Among the most complicated and uncertain residential real estate transactions are those where both the buyer and seller have commitments to other properties. Often, the buyer currently owns a home that they have to sell, and the seller is purchasing a new home. Their transaction depends on both of those other transactions proceeding as anticipated.
Say you’re selling your home, and you receive an offer from a potential buyer. Their offer is above your asking price and their funding is secure. However, they still have to sell their current home. Therefore, they ask for a clause in the contract that their purchase is contingent on the sale of their current residence.
As a seller, you’re concerned that they may not be able to purchase your home within a reasonable timeframe. Countless things could prevent them from selling their current home. It’s often wise for someone in that situation to include a kick-out clause.

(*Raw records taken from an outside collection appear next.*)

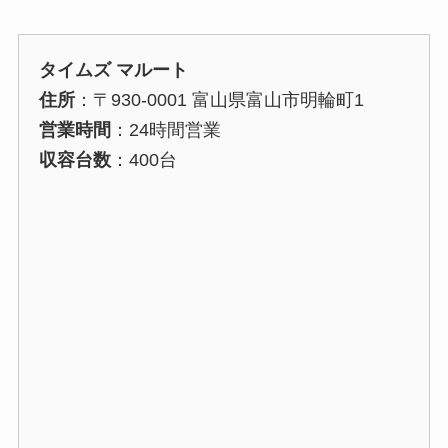
タイムズ マルート
住所
：〒930-0001 富山県富山市明輪町1
営業時間
：24時間営業
収容台数
：400台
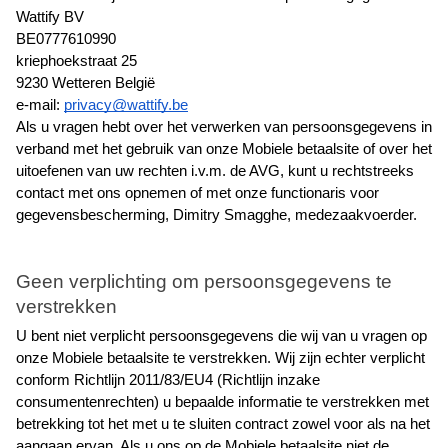
Wattify BV
BE0777610990
kriephoekstraat 25
9230 Wetteren België
e-mail: 
privacy@wattify.be
Als u vragen hebt over het verwerken van persoonsgegevens in 
verband met het gebruik van onze Mobiele betaalsite of over het 
uitoefenen van uw rechten i.v.m. de AVG, kunt u rechtstreeks 
contact met ons opnemen of met onze functionaris voor 
gegevensbescherming, Dimitry Smagghe, medezaakvoerder.
Geen verplichting om persoonsgegevens te 
verstrekken
U bent niet verplicht persoonsgegevens die wij van u vragen op 
onze Mobiele betaalsite te verstrekken. Wij zijn echter verplicht 
conform Richtlijn 2011/83/EU4 (Richtlijn inzake 
consumentenrechten) u bepaalde informatie te verstrekken met 
betrekking tot het met u te sluiten contract zowel voor als na het 
aangaan ervan. Als u ons op de Mobiele betaalsite niet de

What does a typical kick-out clause state?
A kick-out clause typically states that a seller is free to leave their home on the market while the buyer attempts to sell their home. If they get a better offer – perhaps one where the buyer can move in any time, they can “kick out” the original buyer. However, they have to give the original buyers a period (typically around three days) to decide whether they want to proceed with the purchase or walk away from it. That original buyer gets back any earnest money they put down.
Contingency clauses in a sale contract can protect both buyers and sellers – particularly if they’re in a real estate market that is in flux and nothing is a sure thing. By not protecting yourself with these clauses, you can end up losing a lot of money or in a deal that’s not advantageous for you. That’s why it’s wise to have legal guidance when you’re engaging in such a significant transaction.